У меня было 2 часа в запасе, прежде чем подняться на судно «Жан-Гитон», которое отвезло бы меня на остров Ре. Я прогулялся по городу. Определённо, Ла Рошель – это странный город, город с большим характером; его улицы смешиваются, как лабиринт, а тротуары бесконечно бегут под галереями с аркадами, похожими на галереи на улице Риволи, только низкие – эти галереи и перекрещивающиеся аркады, такие загадочные, кажущиеся сконструированными и украшенными, как древние украшения, как украшения из войн прошлого, героических и диких религиозных войн. Это старый город гугенотов, важный, сдержанный, без восхитительных памятников, которые делают Руан таким великолепным, но замечательный своим строгим лицом, немного скрытным – город упорных боёв, где должен процветать фанатизм, город, где расцвела вера кальвинистов и родился заговор четырёх сержантов.
Побродив некоторое время по улицам, я поднялся на маленький пароход, чёрный и пузатый, который должен был отвезти меня на остров Ре. Он отчалил, свистя, с сердитым видом, прошёл между двумя древними башнями порта, пересёк рейд, миновал дамбу, построенную при Ришелье, где видны огромные камни, окружающие город, словно гигантское колье, затем взял курс направо.
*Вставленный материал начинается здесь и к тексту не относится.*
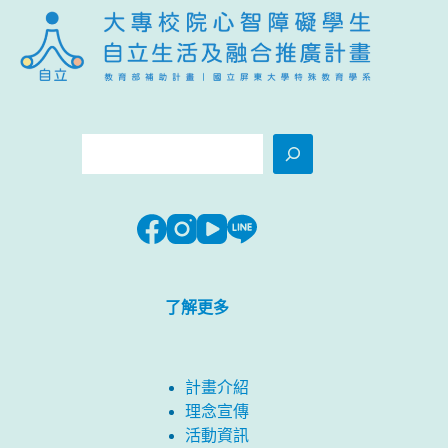
搜
尋
了解更多
計畫介紹
理念宣傳
活動資訊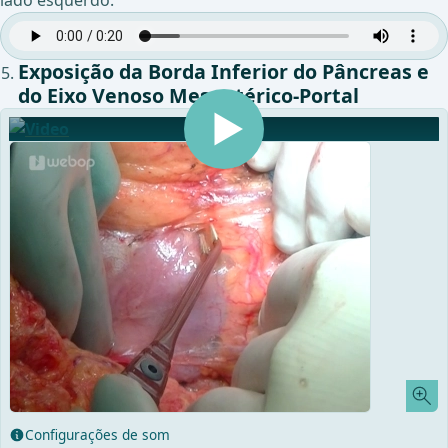
lado esquerdo.
Exposição da Borda Inferior do Pâncreas e
do Eixo Venoso Mesentérico-Portal
Configurações de som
Это был грустный, гнетущий день, смущающий мысли, сжимающий сердце, отнимающий все силы, всю энергию – серый, ледяной, грязный день из-за тяжёлого тумана, влажного, как дождь, холодного, как мороз, отравляющего дыхание, как изморось сточной канавы.
Под потолком низкого мрачного тумана жёлтое, неглубокое, песчаное от безбрежных пляжей море было гладким, без движения, без признаков жизни – море беспокойной, жирной, стоячей воды. «Жан-Гитон» прошёл, немного качаясь по привычке, взрезывая эту непрозрачную полированную гладь, затем оставил позади себя несколько волн, несколько водоворотов, которые скоро улеглись.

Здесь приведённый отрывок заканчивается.